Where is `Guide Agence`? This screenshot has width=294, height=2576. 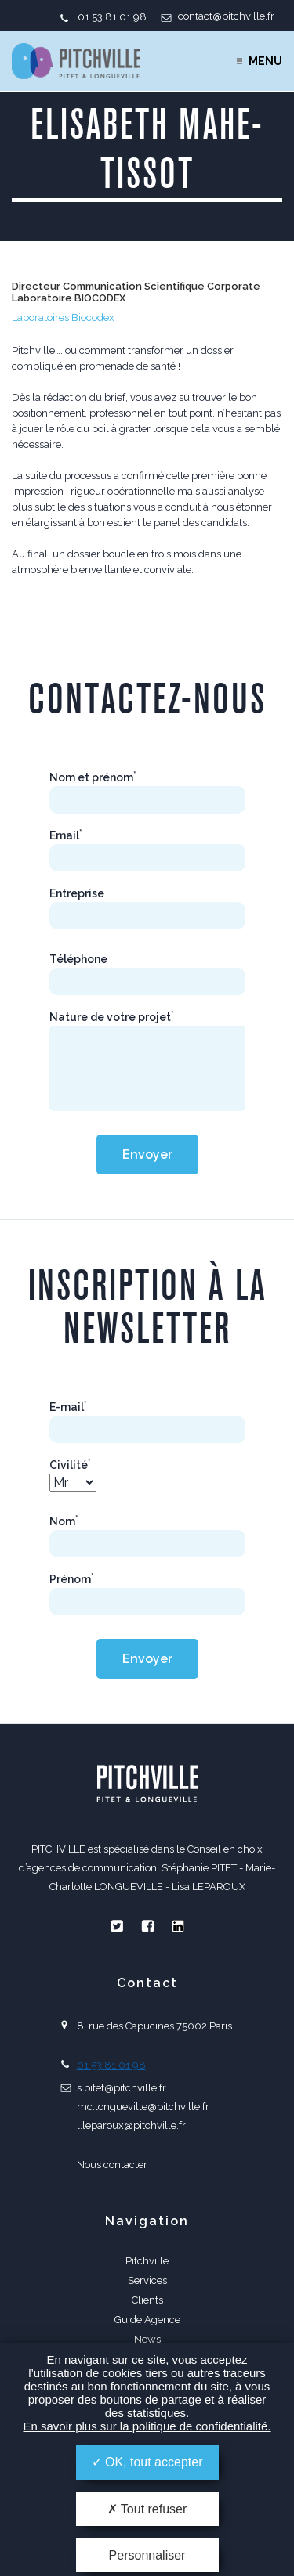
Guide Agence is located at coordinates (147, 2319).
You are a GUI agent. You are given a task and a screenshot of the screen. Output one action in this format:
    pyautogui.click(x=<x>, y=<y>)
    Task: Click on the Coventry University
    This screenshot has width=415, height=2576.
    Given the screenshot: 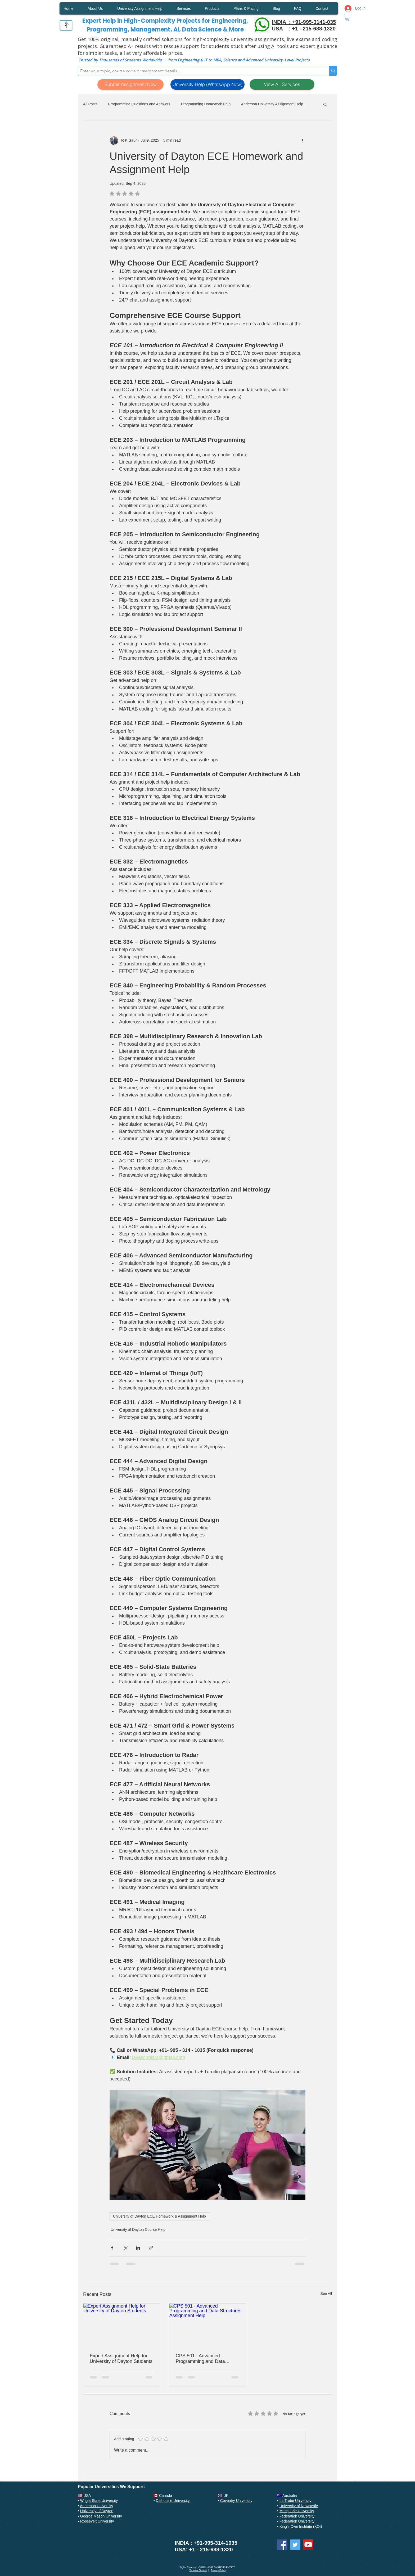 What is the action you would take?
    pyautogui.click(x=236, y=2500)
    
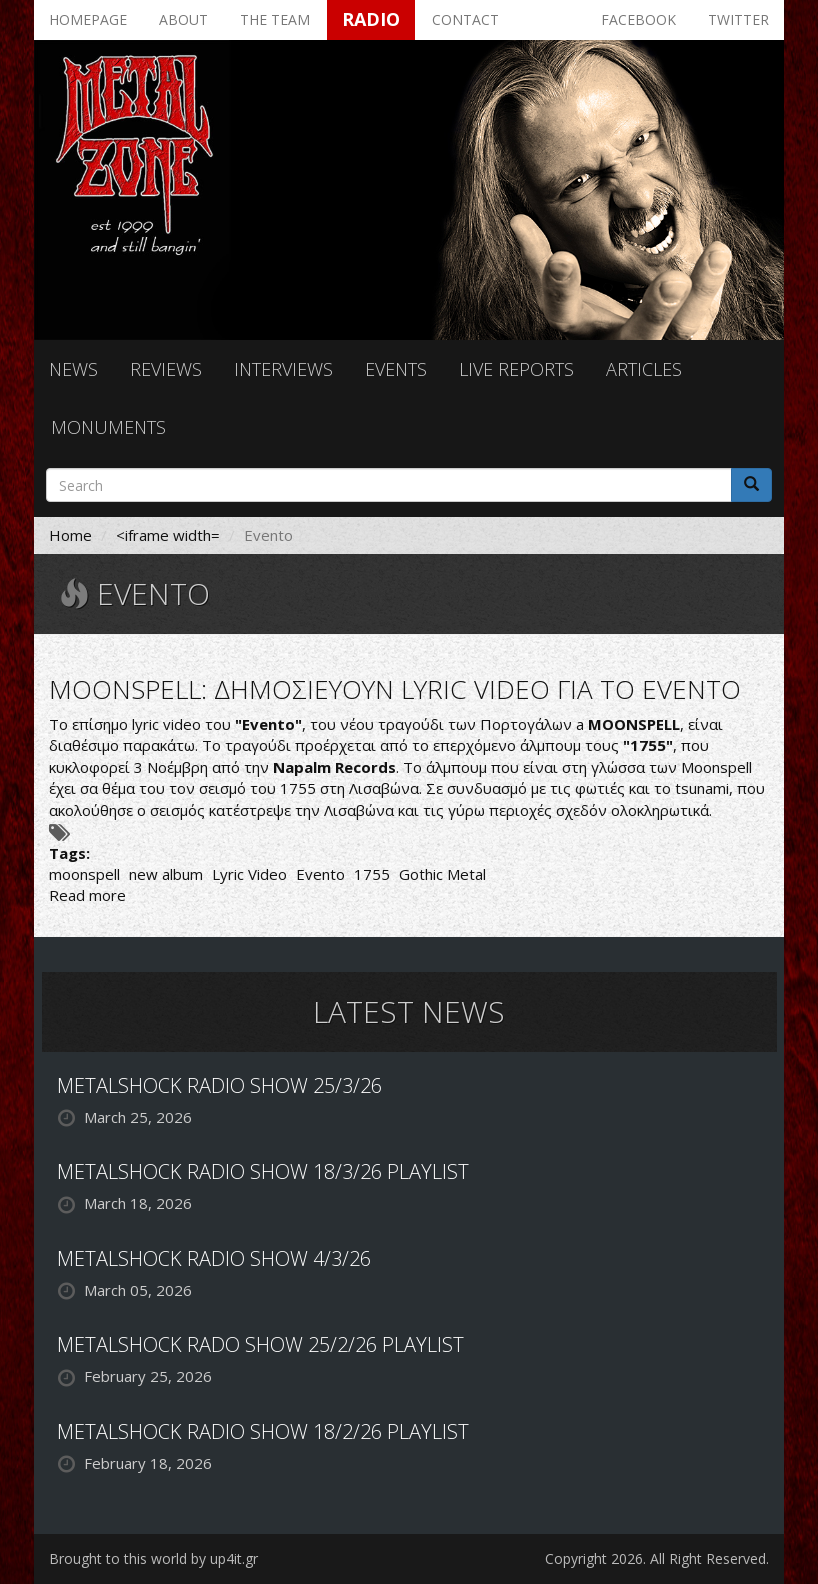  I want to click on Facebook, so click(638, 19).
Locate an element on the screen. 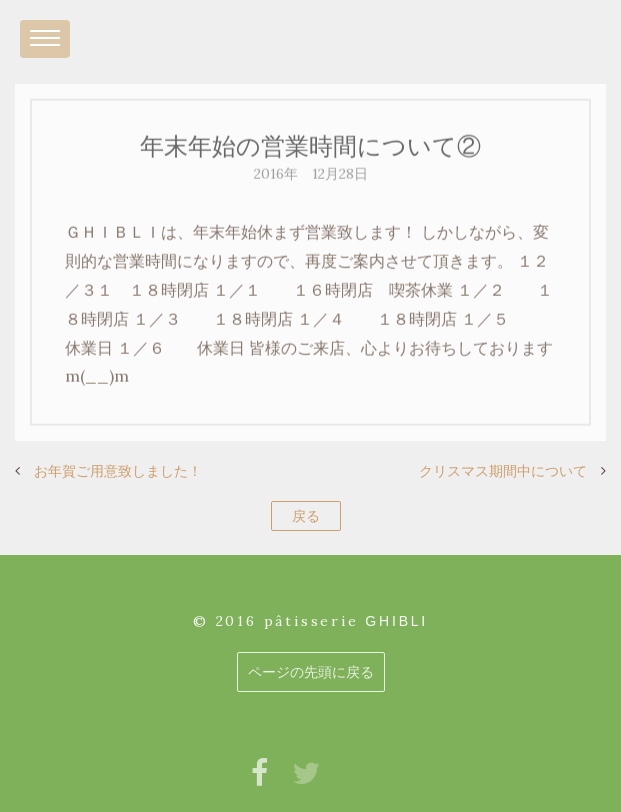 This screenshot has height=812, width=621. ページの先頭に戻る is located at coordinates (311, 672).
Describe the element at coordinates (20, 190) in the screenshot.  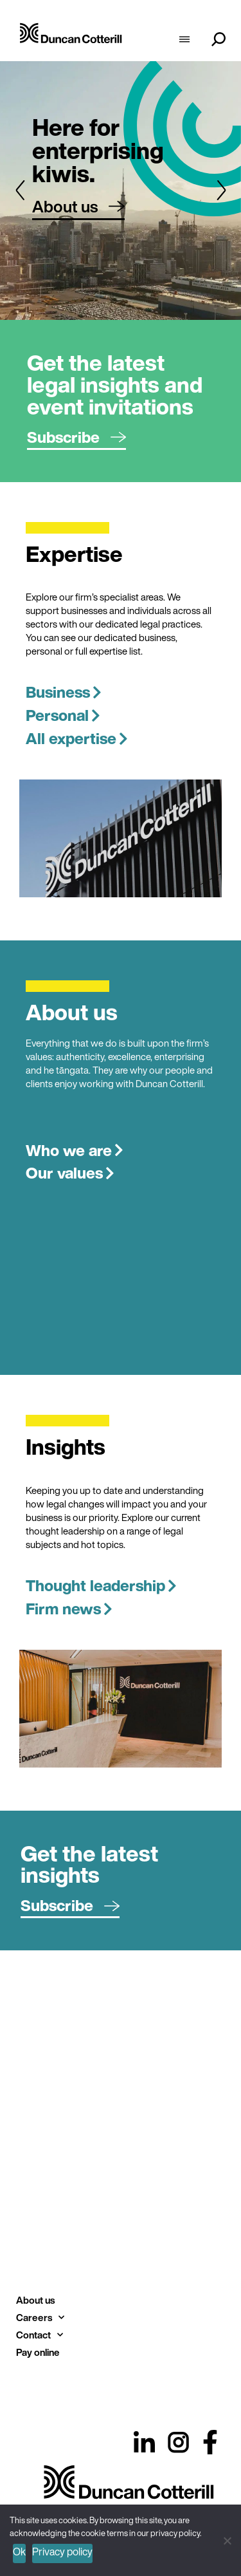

☆ ☆ ☆ ☆ ☆

### [Your task]
Could you reproduce, exactly, every line above from the line with "You are a GUI" to the line with "This screenshot has width=415, height=2576.", and no other line? Both ends count.

### [Output of the exercise]
You are a GUI agent. You are given a task and a screenshot of the screen. Output one action in this format:
    pyautogui.click(x=<x>, y=<y>)
    Task: Click on the Coventry University
    This screenshot has width=415, height=2576.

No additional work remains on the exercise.